(1.) The petitioners are decree-holders in the Sub-Court, Coimbatore. These petitions raise an interesting point of rateable distribution. There were five decrees against the same judgment- debtor, two obtained in the Tiruppur District Munsiff's Court, and three in the Sub-Court. The decree-holder in the Tiruppur District Munsiff's Court in O.S. No. 494 of 1944, who is the second respondent, first got some immoveable property sold and Rs. 4,915 which was realised was brought into the District Munsiff's Court. The other decree-holder in the District Munsiff's Court got his decree in O.S. No. 65 of 1945, transferred to the Sub-Court for execution, for what reason it is neither disclosed nor material, and attached the same immoveable property. It was then disclosed that it had already been sold by the District Munsiff. The Sub-Court acting under Section 63, Civil Procedure Code, sent for the amount which was received by it on 7 September, 194.6. Prior to the receipt of this money in the Sub-Court, the three decree-holders there filed execution petitions. The learned Subordinate Judge held that they are not entitled to rateable distribution on the ground that they did not file their execution petitions prior to the receipt of the sale proceeds in the District Munsiff's Court. The Sub-Court decree-holders now seek in revision to revise this order and to establish their claims to rateable distribution. These petitions resolve them-selves therefore into a contest between three Sub-Court decree-holders who have been deprived of rateable distribution and two decree-holders in the District Munsiff's Court who have been held entitled to rateable distribution.
(2.) Section 73 (1) in this matter appears to me to be perfectly clear. It reads: Where assets are held by a Court and more persons than one have, before the receipt of such assets, made application to the Court for the execution of decrees for the payment of money passed against the same judgment-debtor and have not obtained satisfaction thereof, the assets, after deducting the costs of realisation,shall be rateably distributed among all such persons.

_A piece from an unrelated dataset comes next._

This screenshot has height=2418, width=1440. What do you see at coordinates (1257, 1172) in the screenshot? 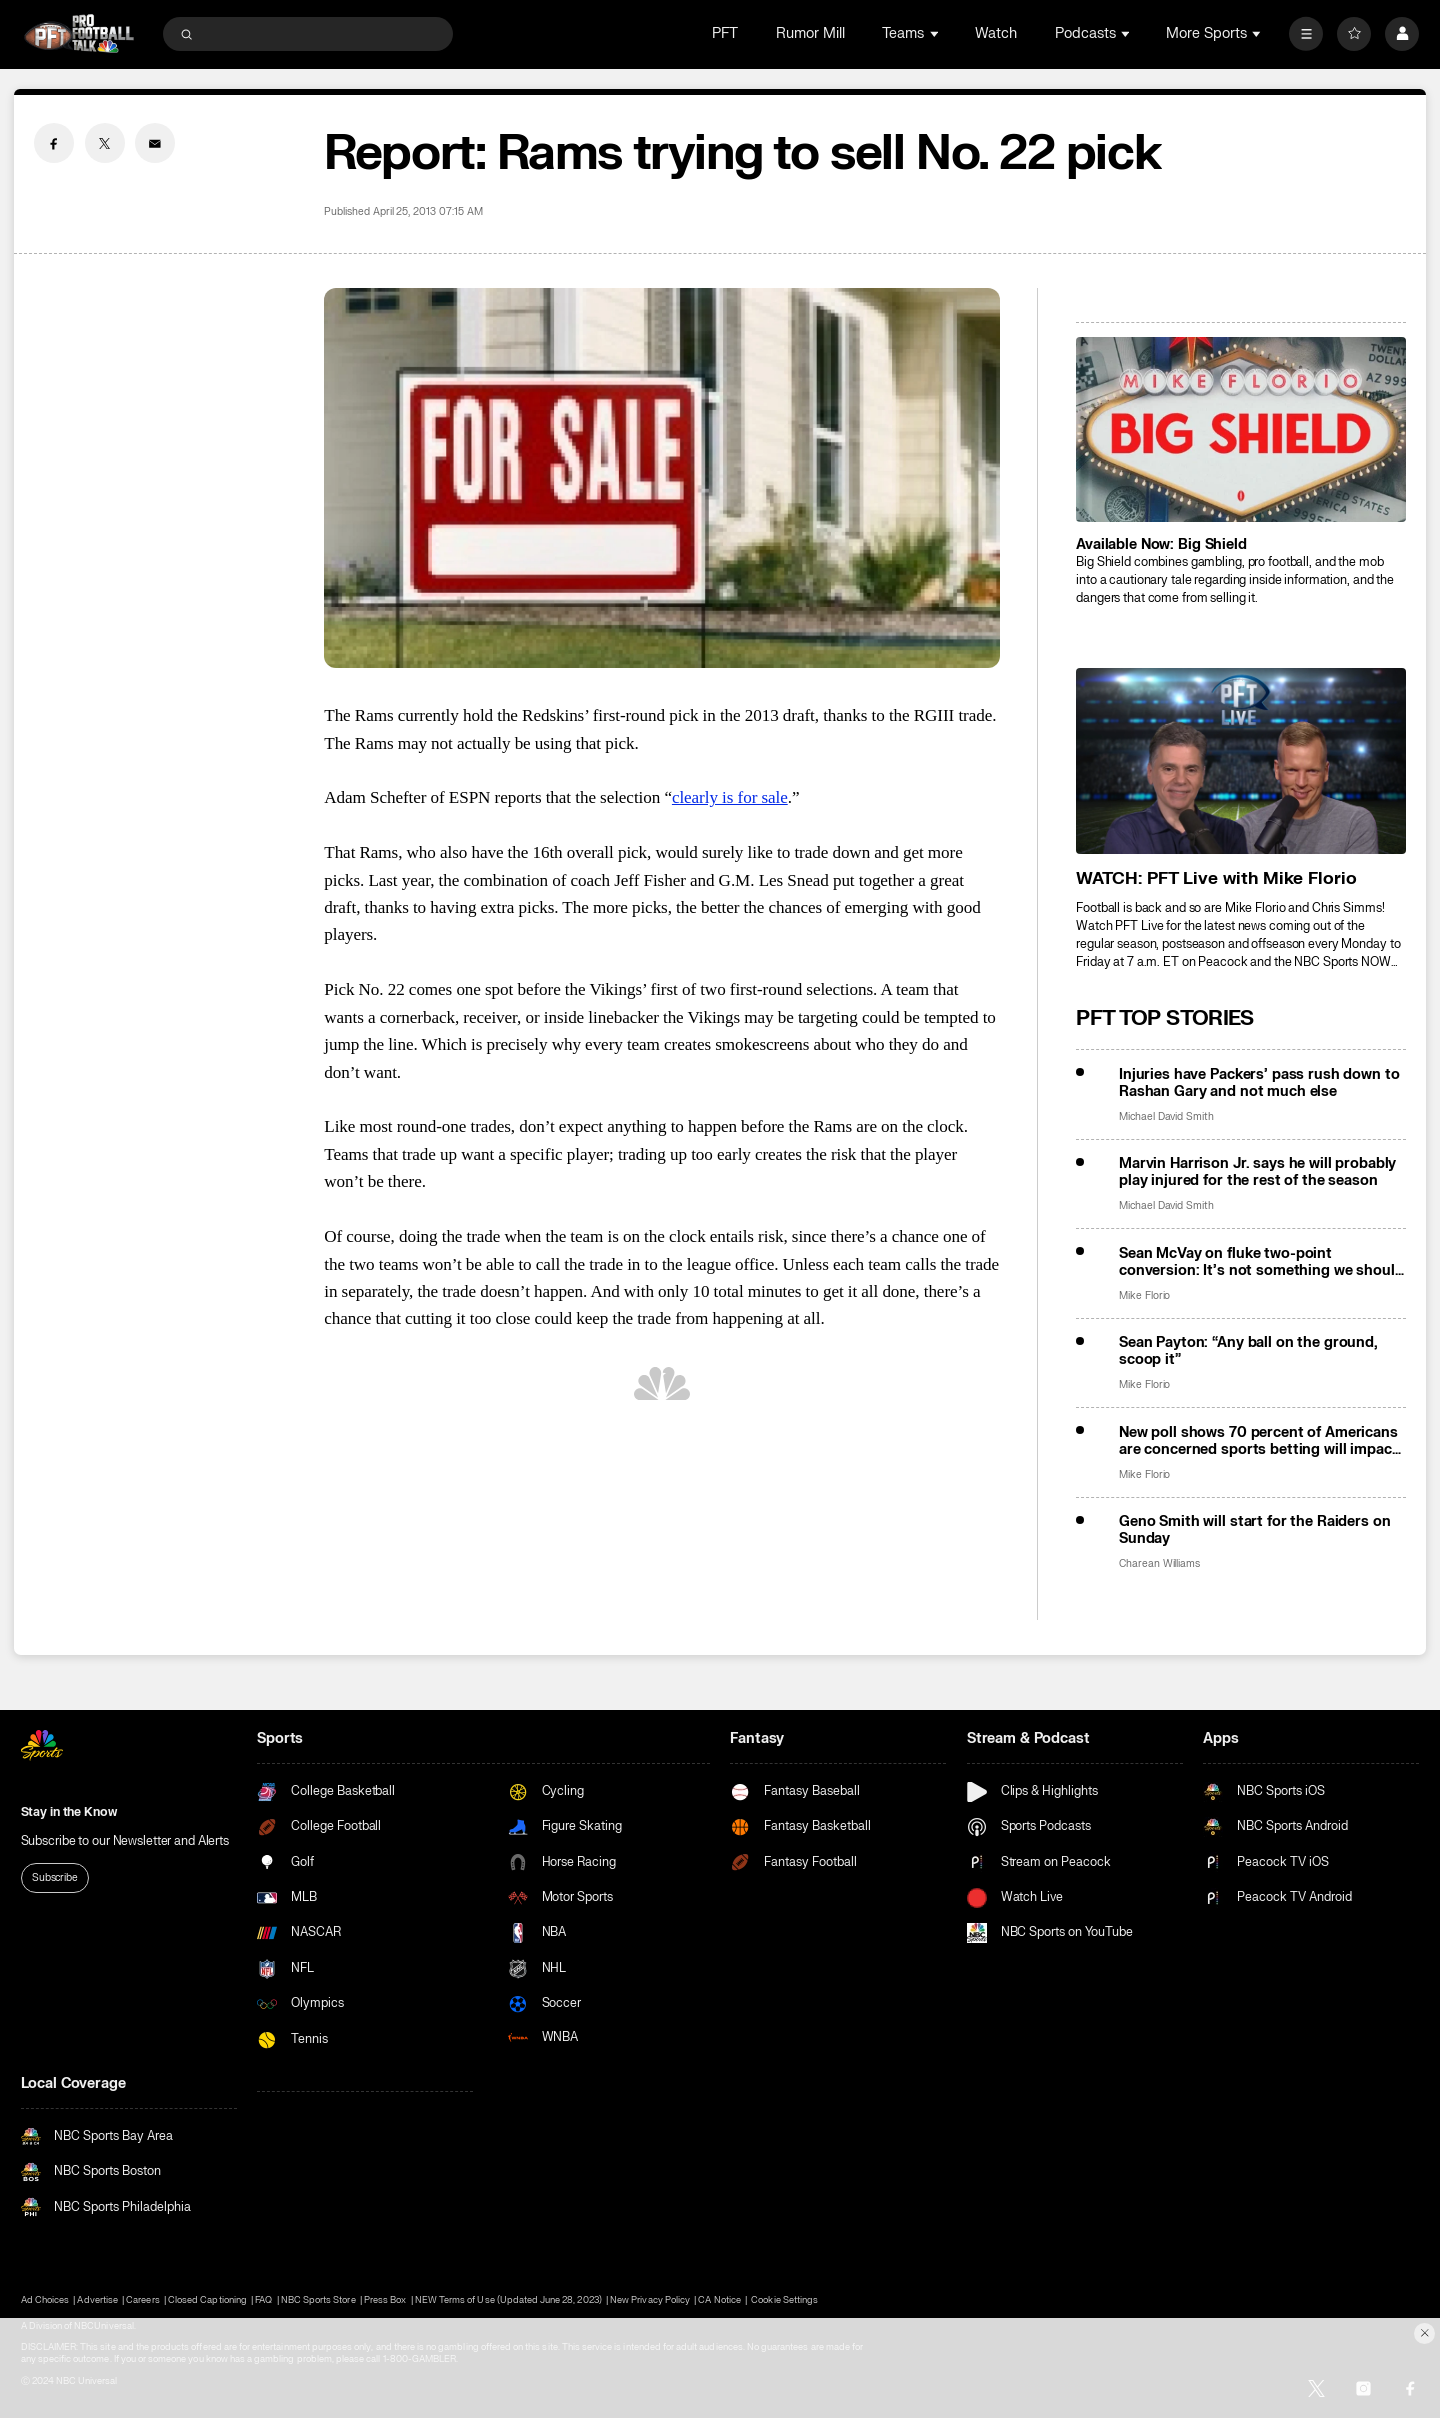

(3.) The first point to be decided is, what is the Court holding the assets ? There can be no doubt that it is the Sub-Court which as the Court of highest grade under Section 63(I) has cast upon it the responsibility of deciding all claims and effecting rateable distribution. The next simple point to be determined in this section is, when the assets were received by the Sub-Court. On this point also, there is no doubt and no dispute. The money was received in the Sub-Court on 7 September, 1946. It then follows on a simple reading of Section 73 (1) that any decree-holder who had made an. application to the Sub-Court before this date is entitled to-rateable distribution. The learned Subordinate Judge was guided or rather misguided himself by a decision of Madhavan Nair, J., reported in Tkanmull v Krishnaswami and in my view wrongly applied a proposition he enunciated in a case in which the factual background was completely different. That was a case in which the District Munsiff's Court attached and sold some property and in which a creditor in the Sub-Court also attached the same property. When the: Subordinate Judge called upon the District Munsiff to send up the sale proceeds, the latter was unable to do so as he had permitted the decree-holder to enter a set off. The result was that the Sub-Court decree-holder had to file a suit under Section 73(2), Civil Procedure Code and the judgments of the two lower courts. giving him a decree were substantially confirmed by Madhavan Nair, J., in second appeal. In the course of his judgment he set out certain conclusions and referred to a category of cases under Section 63, Civil Procedure Code, in which the receipt: of assets by one of the courts contemplated in that section amounted to a constructive receipt of assets by each of such courts. That decision had as its objective a liberal one, namely, the extension of the right to rateable distribution to a decree-holder who had been deprived of it in somewhat unusual circumstances. I have carefully perused that decision and can find in it no support for the view taken by the learned Subordinate Judge that it was binding on him in his decision on these rateable distribution applications.